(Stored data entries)
━━━

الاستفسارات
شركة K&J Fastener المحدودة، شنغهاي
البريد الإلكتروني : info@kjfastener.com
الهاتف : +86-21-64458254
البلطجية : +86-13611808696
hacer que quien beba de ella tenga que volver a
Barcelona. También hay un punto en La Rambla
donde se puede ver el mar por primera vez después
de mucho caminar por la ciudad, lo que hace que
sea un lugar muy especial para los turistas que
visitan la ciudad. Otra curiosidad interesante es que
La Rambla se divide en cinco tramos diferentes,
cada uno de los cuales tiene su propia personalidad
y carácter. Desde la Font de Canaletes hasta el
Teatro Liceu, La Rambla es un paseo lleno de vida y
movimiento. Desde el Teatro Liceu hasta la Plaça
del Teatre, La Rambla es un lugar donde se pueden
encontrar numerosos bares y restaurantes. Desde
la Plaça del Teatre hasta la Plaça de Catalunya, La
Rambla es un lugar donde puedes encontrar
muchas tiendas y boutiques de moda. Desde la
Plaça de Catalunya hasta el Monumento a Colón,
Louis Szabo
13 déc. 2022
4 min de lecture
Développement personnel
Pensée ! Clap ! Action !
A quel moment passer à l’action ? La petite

━━━

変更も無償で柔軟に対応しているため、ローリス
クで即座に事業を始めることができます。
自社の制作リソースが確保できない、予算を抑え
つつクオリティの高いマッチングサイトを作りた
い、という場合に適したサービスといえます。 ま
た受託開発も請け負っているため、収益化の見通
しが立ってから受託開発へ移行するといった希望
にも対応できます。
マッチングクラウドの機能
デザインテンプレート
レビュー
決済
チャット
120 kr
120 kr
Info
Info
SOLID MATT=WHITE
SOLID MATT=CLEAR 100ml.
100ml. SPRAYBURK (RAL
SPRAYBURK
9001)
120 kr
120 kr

━━━

WHAT IS NEEDED: With the first line being the one containing "الاستفسارات" and the last line the one containing "4 min de lecture", transcribe exactly the lines above that fall in that range.

ANSWER BOX:
الاستفسارات
شركة K&J Fastener المحدودة، شنغهاي
البريد الإلكتروني : info@kjfastener.com
الهاتف : +86-21-64458254
البلطجية : +86-13611808696
hacer que quien beba de ella tenga que volver a
Barcelona. También hay un punto en La Rambla
donde se puede ver el mar por primera vez después
de mucho caminar por la ciudad, lo que hace que
sea un lugar muy especial para los turistas que
visitan la ciudad. Otra curiosidad interesante es que
La Rambla se divide en cinco tramos diferentes,
cada uno de los cuales tiene su propia personalidad
y carácter. Desde la Font de Canaletes hasta el
Teatro Liceu, La Rambla es un paseo lleno de vida y
movimiento. Desde el Teatro Liceu hasta la Plaça
del Teatre, La Rambla es un lugar donde se pueden
encontrar numerosos bares y restaurantes. Desde
la Plaça del Teatre hasta la Plaça de Catalunya, La
Rambla es un lugar donde puedes encontrar
muchas tiendas y boutiques de moda. Desde la
Plaça de Catalunya hasta el Monumento a Colón,
Louis Szabo
13 déc. 2022
4 min de lecture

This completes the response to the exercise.